以負利率爲代表的新一輪寬松貨币政策,很可能引發類似量化寬松政策的外溢效應,給我國帶來風險挑戰的同時也帶來了一定的發展機遇。主要影響有如下幾個方面:
跨境資本流動風險上升。受中外利差持續加大的影響,跨境資本套利交易動力增強,資金套利流入流出給人民币彙率管理和國内金融市場穩定帶來壓力。熱錢流入會導緻金融市場虛假繁榮,人民币彙率高估,加劇了資金脫實向虛和出口企業經營困難,一旦後期熱錢流出則容易導緻擠兌和逼倉,将影響整個金融市場的穩定。

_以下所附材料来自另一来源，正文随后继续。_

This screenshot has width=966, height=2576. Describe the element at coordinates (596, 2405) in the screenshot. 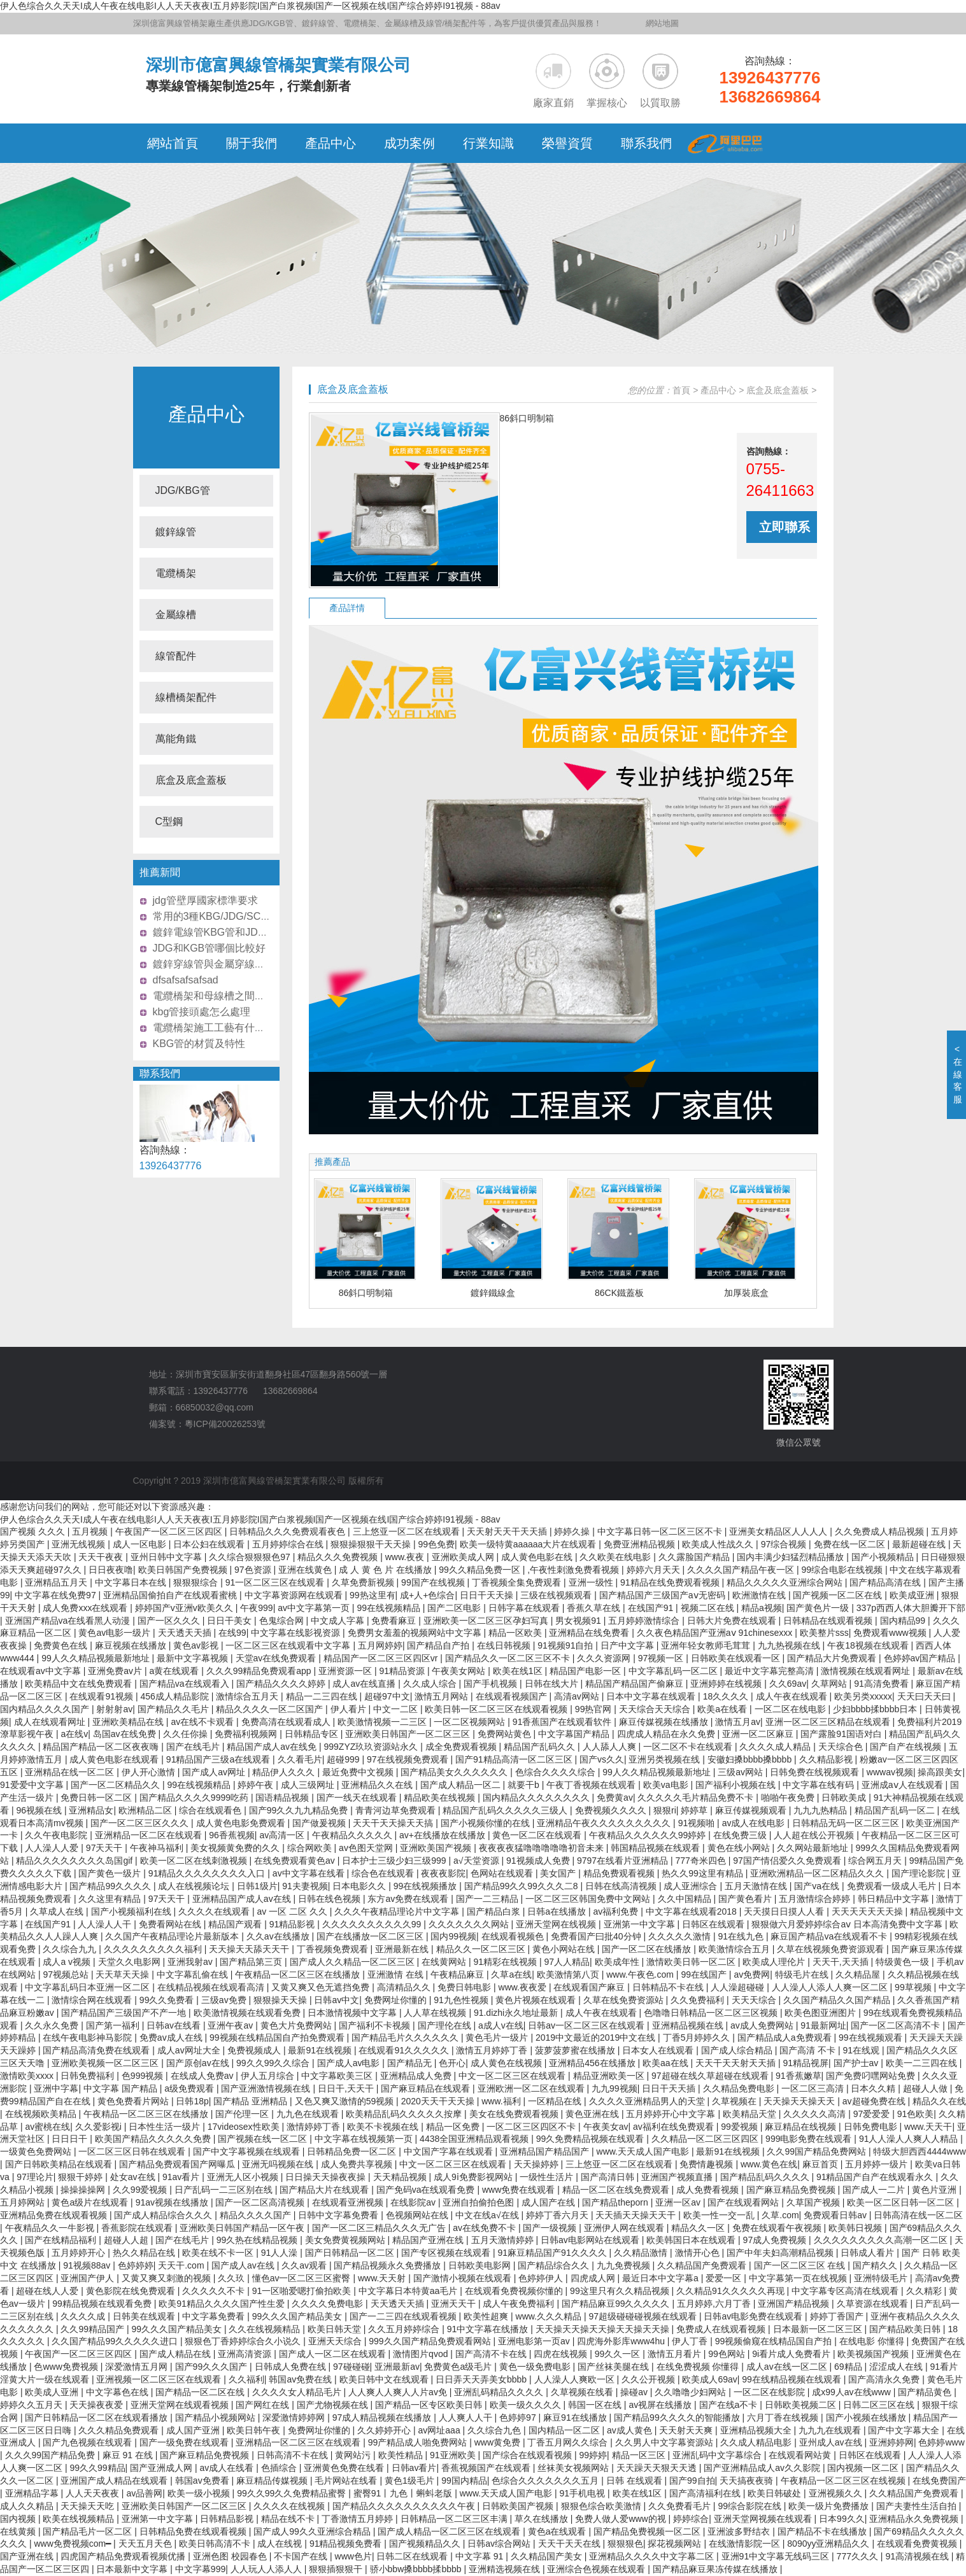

企業境外融資風險堆積。随着全球主要市場債務融資成本顯著回落,國内發行人大量在境外發債融資,甚至超過實際需求過度融資。彭博數據顯示,2020年2月,我國發行人在境内外發行各類債券募集資金約4360億美元,創下單月發行規模曆史最高紀錄。一旦未來利率水平出現明顯回升,企業借新還舊等操作難度加大,将面臨大量債務無法償還的風險。

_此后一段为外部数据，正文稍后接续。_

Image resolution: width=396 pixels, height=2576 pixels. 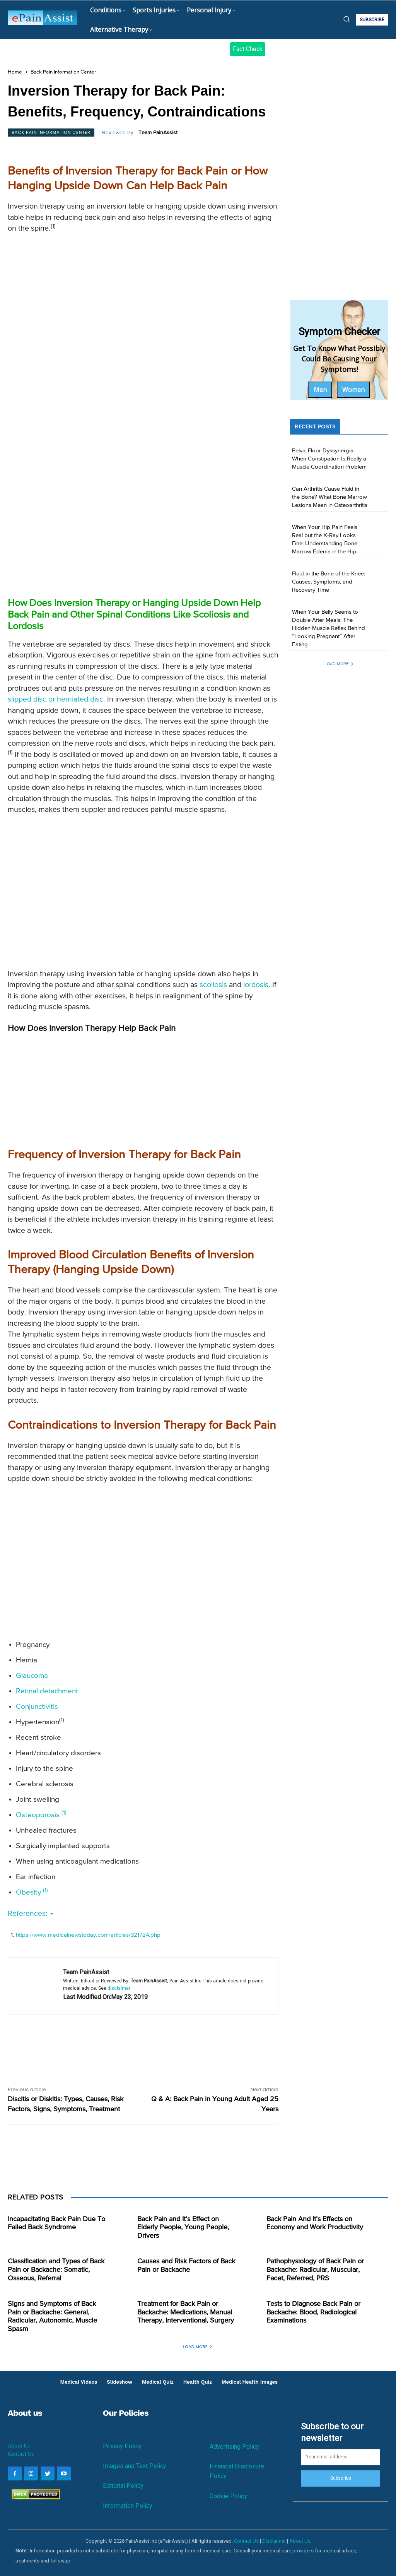 What do you see at coordinates (248, 49) in the screenshot?
I see `Fact Check` at bounding box center [248, 49].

房地産泡沫化風險加大。受全球流動性寬松影響,存在資金大量流入房地産市場再現樓市價格上漲的風險。當前房企密集海外發債融資,全國的土地市場有所升溫,恐重現2015年的“搶地潮”。過去十年,中國城市家庭的杠杆率上升近40個百分點,已經超過美國和日本當前的可比水平,房地産市場升溫可能刺激居民加杠杆買房,進一步助推房地産泡沫。

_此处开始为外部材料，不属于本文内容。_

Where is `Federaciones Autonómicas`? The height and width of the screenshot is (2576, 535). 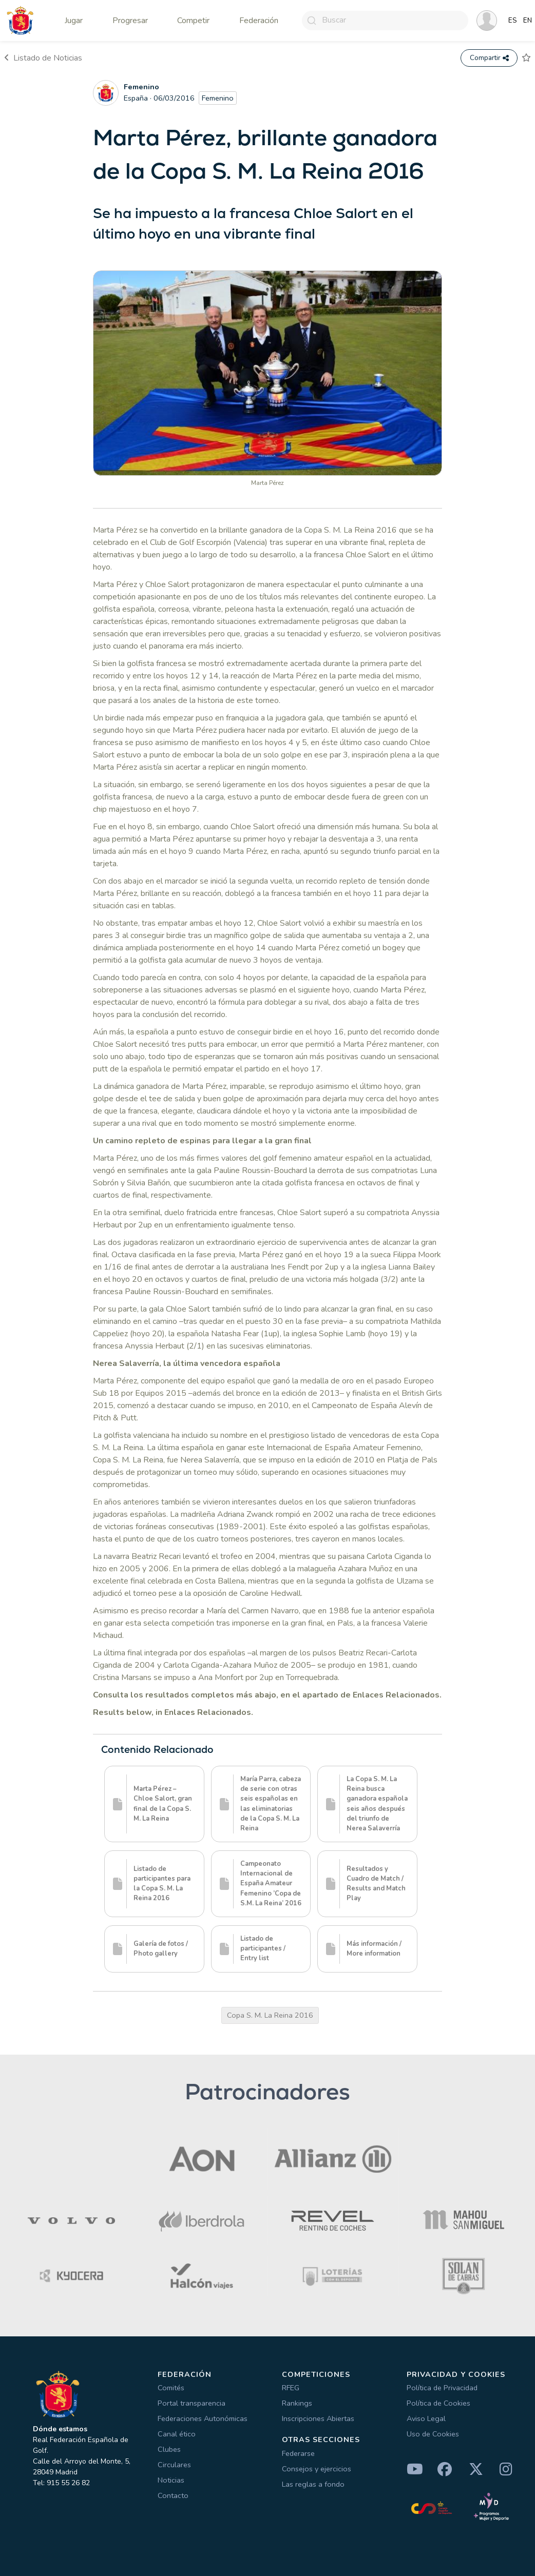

我國經濟發展迎來新機遇。負利率政策背景下,我國經濟和資産對全球資金的吸引力穩步提升。2019年,我國累計使用外資金額達1381.48億美元,較2018年同期增長2.9%。2019年,外資持有中國股票、債券規模分别達2.1萬億元和2.26萬億元,雙雙創出新高,較2018年末分别增長82.5%和32.21%。如果能夠做到有效風險管控,外資的流入能爲企業發展提供低成本資金,助力經濟轉型升級。
持續深化改革和擴大開放。負利率政策難以解決社會福利支出高和生産率增長乏力等實體經濟中的結構性問題,而且容易導緻資金配置方式發生扭曲,造成金融資源脫實向虛,金融杠杆高企,金融對實體經濟過度索取。要通過深化供給側結構性改革和擴大開放,充分調動信貸、債券、股權投資、保險等各類金融資源,增加對實體經濟的有效資金供給,提高實體經濟投資回報率。
加強跟蹤監測分析,紮實做好風險防控。可以預見的是, 新冠肺炎疫情将與人類長期共存,外部輸入和交叉傳染風險上升。伴随着多國利率變動,國際金融市場将加劇動蕩,我們要密切跟蹤研判外部經濟環境變化,加強跨境資本流動監測、預警和響應,提高應對跨境資本流動風險沖擊能力。密切關注國内企業海外融資情況,建立動态化的監控機制,引導企業樹立财務中性的風險意識,在合理利用境外低成本資金的同時,用彙率、利率衍生品等工具控制風險敞口。持續遏制房地産泡沫化,嚴格落實“房住不炒”要求,加強房地産市場資金流向管理,健全常态化的房地産金融監測分析體系。